Ebola can have devastating outcomes to those inflicted, and everyone seems to know something about it. We, at the Daily Arts department, are not disputing this fact. But guys, c’mon: the apocalypse courtesy of Ebola is a long way off. Don’t stock up on water bottles and baby Motrin just yet. Let’s talk about the real stuff — the pressing threats that influence us everyday.
10. Someone spoils the ending of “Gone Girl” (2014) for you: Of course you haven’t had a chance to see it yet — it’s midterm season fools! What’s that? Nick was dreaming the whole time? Dope.
9. You trip in front of a tour group: It happens to the worst of us. The only remedy is a weird grin and a little hop to let the parents know that you didn’t break a bone.
8. You lose your water bottle in a public place: There are far too many Nalgene predators at this university. Once you realize you’ve left it at Dewick or the Campus Center, you know it’s gone forever. Worst part? Someone definitely has it … probably someone you know … but they definitely put a big sticker of some ski lodge on it to throw you off track.
7. Someone realizing that you still listen to Chris Brown: It’s totally uncool and you’re ashamed.
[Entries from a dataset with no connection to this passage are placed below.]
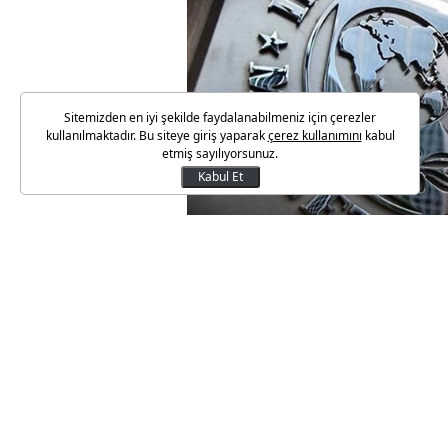
Sitemizden en iyi şekilde faydalanabilmeniz için çerezler
kullanılmaktadır. Bu siteye giriş yaparak
çerez kullanımını
kabul
etmiş sayılıyorsunuz.
Kabul Et
Uluslararası Para Fonu (IMF), T
madde incelemesini sonuçlandır
açıklamasında, uygulanan pro
sağlandığı ifade edildi.
IMF, yıllık enflasyonun Eylül 2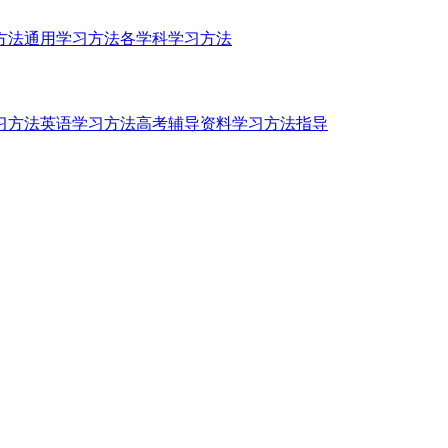
方法
通用学习方法
各学科学习方法
习方法
英语学习方法
高考辅导资料
学习方法指导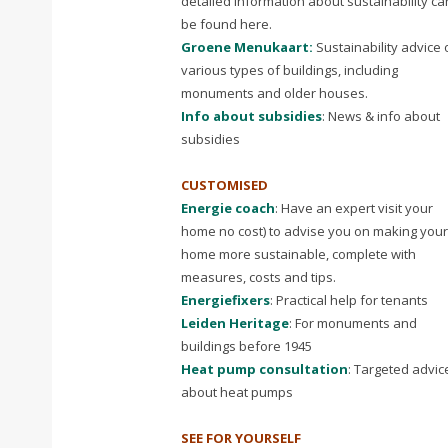
detailed information about sustainability ca
be found here.
Groene Menukaart:
Sustainability advice 
various types of buildings, including
monuments and older houses.
Info about subsidies
: News & info about
subsidies
CUSTOMISED
Energie coach
: Have an expert visit your
home no cost) to advise you on making your
home more sustainable, complete with
measures, costs and tips.
Energiefixers
: Practical help for tenants
Leiden Heritage
: For monuments and
buildings before 1945
Heat pump consultation
: Targeted advic
about heat pumps
SEE FOR YOURSELF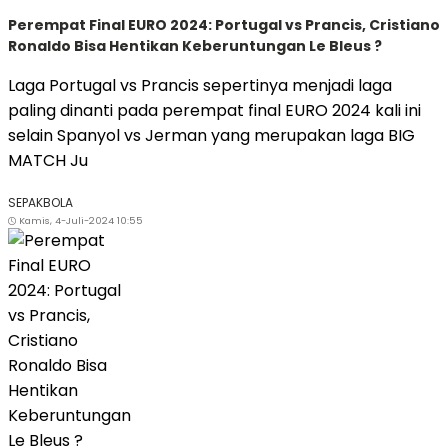
Perempat Final EURO 2024: Portugal vs Prancis, Cristiano
Ronaldo Bisa Hentikan Keberuntungan Le Bleus ?
Laga Portugal vs Prancis sepertinya menjadi laga
paling dinanti pada perempat final EURO 2024 kali ini
selain Spanyol vs Jerman yang merupakan laga BIG
MATCH Ju
SEPAKBOLA
Kamis, 4-Juli-2024 10:55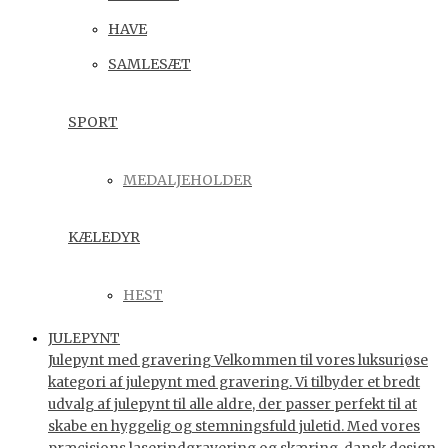
HAVE
SAMLESÆT
SPORT
MEDALJEHOLDER
KÆLEDYR
HEST
JULEPYNT
Julepynt med gravering Velkommen til vores luksuriøse
kategori af julepynt med gravering. Vi tilbyder et bredt
udvalg af julepynt til alle aldre, der passer perfekt til at
skabe en hyggelig og stemningsfuld juletid. Med vores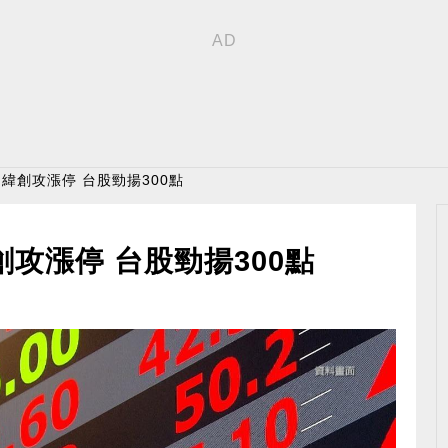
 緯創攻漲停 台股勁揚300點
創攻漲停 台股勁揚300點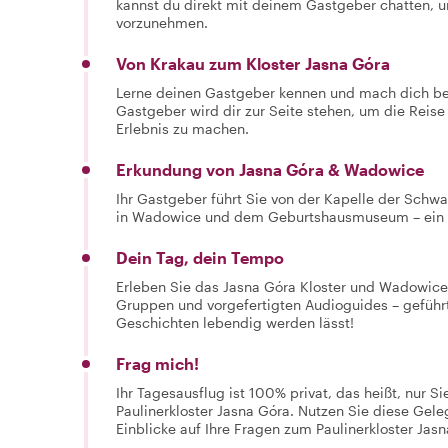
kannst du direkt mit deinem Gastgeber chatten,
vorzunehmen.
Von Krakau zum Kloster Jasna Góra
Lerne deinen Gastgeber kennen und mach dich be
Gastgeber wird dir zur Seite stehen, um die Rei
Erlebnis zu machen.
Erkundung von Jasna Góra & Wadowice
Ihr Gastgeber führt Sie von der Kapelle der Schw
in Wadowice und dem Geburtshausmuseum – ein M
Dein Tag, dein Tempo
Erleben Sie das Jasna Góra Kloster und Wadowice
Gruppen und vorgefertigten Audioguides – geführ
Geschichten lebendig werden lässt!
Frag mich!
Ihr Tagesausflug ist 100% privat, das heißt, nur S
Paulinerkloster Jasna Góra. Nutzen Sie diese Gele
Einblicke auf Ihre Fragen zum Paulinerkloster Jas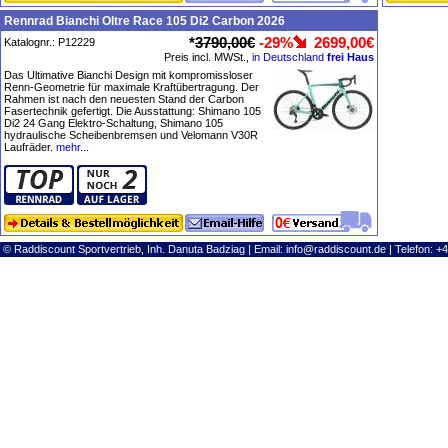
Rennrad Bianchi Oltre Race 105 Di2 Carbon 2026
*
3790,00€
-29%
2699,00€
Katalognr.: P12229
Preis incl. MWSt.,
in Deutschland
frei Haus
Das Ultimative Bianchi Design mit kompromissloser
Renn-Geometrie für maximale Kraftübertragung. Der
Rahmen ist nach den neuesten Stand der Carbon
Fasertechnik gefertigt. Die Ausstattung: Shimano 105
Di2 24 Gang Elektro-Schaltung, Shimano 105
hydraulische Scheibenbremsen und Velomann V30R
Laufräder.
mehr...
© Raddiscount Sportvertrieb, Inh. Danuta Badziag | Email:
info@raddiscount.de
| Telefon: +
But dang — “With You” (2007) is the best love song ever written.
6. Falling over on the Joey: The drivers make such short stops and everyone is on top of everything. You’re essentially falling the entire time you’re on the bus.
5. You drunk text your mom: “ILVUE U SOOOOO0000 MCUH — PS PLZ SEN DUP SOME OPIZZA IN NEXT PACKARGE!!!”
4. Seeing Tony Monaco walking around alone: Am I supposed to kneel when he passes? Should I start singing the national anthem?! Just tell me what to do!
3. Music from your phone playing out loud on the first floor of Tisch: Everyone is going to hate you for like, five minutes. That’s a lot of disgruntled faces and you’ve made a mistake they won’t soon forget.
2. Global warming: Real talk. Everything’s melting all the time.
1. Ebola: Okay, we were wrong. Ebola is a horrifying thing and we should all be afraid.